Dénonçant dans l’essai sur les traductions l’école du xviiie siècle des « belles infidèles », elle met les Italiens en garde contre les contraintes d’un néo-classicisme qui les gardent emmurés dans leur passé en les invitant à s’ouvrir aux influences européennes :

Mais, pour tirer de ce travail un véritable avantage, il ne faut pas, comme les Français, donner sa propre couleur à tout ce qu’on traduit ; quand même on devrait par là changer en or tout ce que l’on touche, il n’en résulterait pas moins que l’on ne pourrait pas s’en nourrir ; on n’y trouverait pas des aliments nouveaux pour sa pensée, et l’on reverrait toujours le même visage avec des parures à peine différentes[4].

Mme de Staël 1838, t. II : 294

L’art de traduire, pour Mme de Staël, consiste à pratiquer ce que Paul Ricoeur appelle l’« hospitalité langagière » (2004 : 43) en s’efforçant de ne pas simplement transposer des pensées étrangères dans un moule français en réduisant l’autre au sein d’une culture hégémonique, mais d’en saisir le sens singulier, la tonalité et l’énergie. L’oeuvre étrangère ne saurait plus être considérée comme étant barbare car elle doit désormais être reconnue dans sa différence et son originalité. L’idée de la traduction comme acte illustrant de façon privilégiée les échanges ou le « commerce » intellectuel se trouve également formulée à la même époque chez Friedrich Schleiermacher et Goethe, pour qui elle est liée au concept de Bildung.
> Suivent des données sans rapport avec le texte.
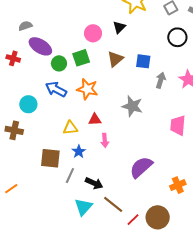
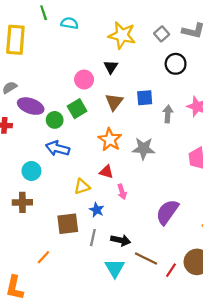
orange star: (87, 89) -> (110, 140), moved, turned 30
red triangle: (95, 120) -> (106, 172), turned 32
orange line: (11, 189) -> (43, 257), moved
Vecteur d’une communication interculturelle et modèle de l’interprétation, la traduction illustre de manière exemplaire le problème posé par la lecture de l’espace culturel européen au début du xixe siècle et l’« appropriation » de tout ce qui est étranger.

Critique et traduction

L’appel de l’étranger dans un espace de dialogue, la circulation des idées grâce à la médiation de la traduction, le voyage ou le passage entre les cultures, sont de l’ordre du mouvement ou de l’expansion du génie, non pas de l’esprit de domination ou de l’annexion à la manière de Bonaparte. La fidélité en traduction, pour Mme de Staël, consiste non pas dans l’imitation servile ou la réduction de la parole d’autrui aux critères esthétiques de sa propre culture, mais dans la faculté de faire revivre le génie créateur ou d’éveiller l’écho de l’original.
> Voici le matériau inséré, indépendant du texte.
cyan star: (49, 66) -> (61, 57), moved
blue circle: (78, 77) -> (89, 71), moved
Traduire un poète, ce n’est pas prendre un compas, et copier les dimensions de l’édifice ; c’est animer du même souffle de vie un instrument différent. On demande encore plus une jouissance du même genre que des traits parfaitement semblables.

Mme de Staël 1838, t. II : 296

La critique littéraire, à laquelle se rattache l’art de la traduction aux yeux de Mme de Staël, a d’abord pour mission de « faire revivre le génie créateur » individuel ou national (1838, t. II : 159). Dès les Lettres sur les écrits et le caractère de Jean-Jacques Rousseau, qui marquent les débuts littéraires de Mme de Staël, les différents moments de la critique traditionnelle, l’examen scrupuleux et le jugement pesé dont le point culminant est l’expression d’admiration, sont d’emblée inversés. L’expérience ultime de la lecture, pour Mme de Staël, est celle d’une union totale où s’abolit momentanément toute séparation entre le lecteur et l’auteur. L’acte d’admiration rejoint alors la subjectivité créatrice et se confond avec elle dans un mouvement de fusion passionnel. Le parcours critique, s’attachant à la « description animée des chefs-d’oeuvre » (Mme de Staël 1838, t. II : 159), consiste pour elle à s’absorber par la sympathie ou l’élan d’identification dans l’intimité de la pensée créatrice. La compréhension, inexorablement liée à la passion, représente, dans un premier temps, la poursuite progressive d’une complicité totale. « Car l’admiration », explique Georges Poulet en parlant de l’activité critique de Mme de Staël, « n’a de cesse qu’elle ait atteint une identification, non pas certes avec l’objet admirable, mais avec le génie même qui, par un acte interne, sui generis, fait exister cet objet » (1966 : 28). Comprendre, c’est se transporter dans une autre vie. L’épanchement par l’effet de la sympathie, l’un des liens originels sur lequel reposerait la société (Mme de Staël 1838, t. I : 41), devient alors un principe universel d’expansion.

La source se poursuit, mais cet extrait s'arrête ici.